She didn't like 'like'



  • A junior developer I once worked with didn't like SQL like-clauses. The SQL she created was all over the code base and looked like this:


    select ...
      from ...
     where (someCol= 'AAA0001' or
                someCol= 'AAA0002' or
                someCol= 'AAA0003' or
                ...
                someCol= 'AAA9999')
         and rest-of-where-clause

     



  •  So, like, do you like her, or do you "like" like her?

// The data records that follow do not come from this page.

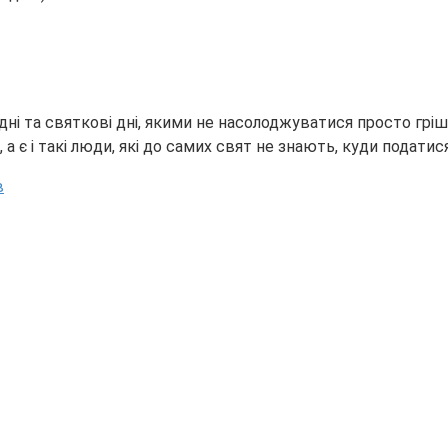
ні та святкові дні, якими не насолоджуватися просто гріш
а є і такі люди, які до самих свят не знають, куди податися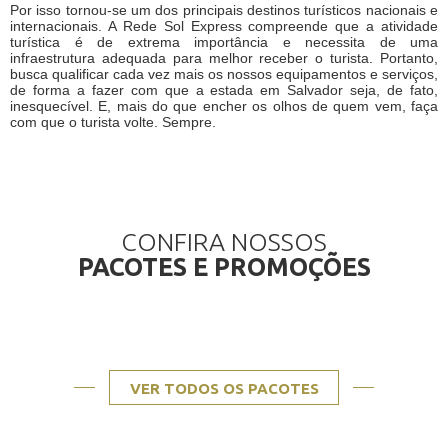
Por isso tornou-se um dos principais destinos turísticos nacionais e
internacionais. A Rede Sol Express compreende que a atividade
turística é de extrema importância e necessita de uma
infraestrutura adequada para melhor receber o turista. Portanto,
busca qualificar cada vez mais os nossos equipamentos e serviços,
de forma a fazer com que a estada em Salvador seja, de fato,
inesquecível. E, mais do que encher os olhos de quem vem, faça
com que o turista volte. Sempre.
CONFIRA NOSSOS
PACOTES E PROMOÇÕES
VER TODOS OS PACOTES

I've heard she's, like, one wild card, if you know what I mean! <nudge>



  • She was, like, paid by the line?



  • I had to read the title a few times before realizing it had nothing to do with Dwight Eisenhower's presidential campaign.



  • @cdosrun said:

    ...like her?

    I had just gotten married, and she was a little young for me even if I hadn't...

    @Vempele said:

    paid by the line
    Nope; permanent full time employee who just didn't understand the concept of regular expressions ("but there aren't any rows that look like 'AAA%'!")



  • @snoofle said:

    "but there aren't any rows that look like 'AAA%'!"
    *facepalm*

    Has anyone come up with a way to accurately convey to a colleague how retarded he/she is? Cause when you tell them "you're a complete moron" they think you're just doing it to insult them.



  • if the column was indexed she avoided a table scan probably :)

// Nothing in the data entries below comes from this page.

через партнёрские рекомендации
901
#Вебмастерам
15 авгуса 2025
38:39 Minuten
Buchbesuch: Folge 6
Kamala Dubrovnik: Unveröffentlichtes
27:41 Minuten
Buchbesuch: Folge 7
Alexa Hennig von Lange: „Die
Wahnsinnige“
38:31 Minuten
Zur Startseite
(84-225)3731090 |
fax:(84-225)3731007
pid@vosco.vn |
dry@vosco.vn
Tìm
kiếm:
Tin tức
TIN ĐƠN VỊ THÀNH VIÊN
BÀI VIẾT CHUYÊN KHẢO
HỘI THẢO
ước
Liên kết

    That should be especially important with statements involving locking



  • @t-bone said:

    if the column was indexed she avoided a table scan probably :)

    That should be especially important with statements involving locking

     

    Since the wildcard is on the end, the index should be used instead of a full row scan.



  • And just to learn something. If you insist on enumerating all options, how about doing it with a in with

    where someCol in ('AAA001','AAA002','AAA003, .....);
    And write a loop to generate the strings, instead of doing it by hand for gods sake!

     



  • @tiller said:


    And write a loop to generate the strings, instead of doing it by hand for gods sake!

     

    No way! Then I would have so much left of the day that I might have to actually think.



  • @DOA said:

    @snoofle said:

    "but there aren't any rows that look like 'AAA%'!"
    *facepalm*

      does not appear in snoofle's original post.

     

    "Like 'AAA%'" would catch a lot of false positives where 'AAA' is followed by more or less than 4 digits, or the following characters include nonnumeric characters.

    The original solution performs well, is provably correct and can be generated automatically.

     Using a regular expression would save programmer time, but would perform more slowly. Older databases do not support regular expressions anyway.



  • @Alistair Wall said:

    "Like 'AAA%'" would catch a lot of false positives where 'AAA' is followed by more or less than 4 digits, or the following characters include nonnumeric characters.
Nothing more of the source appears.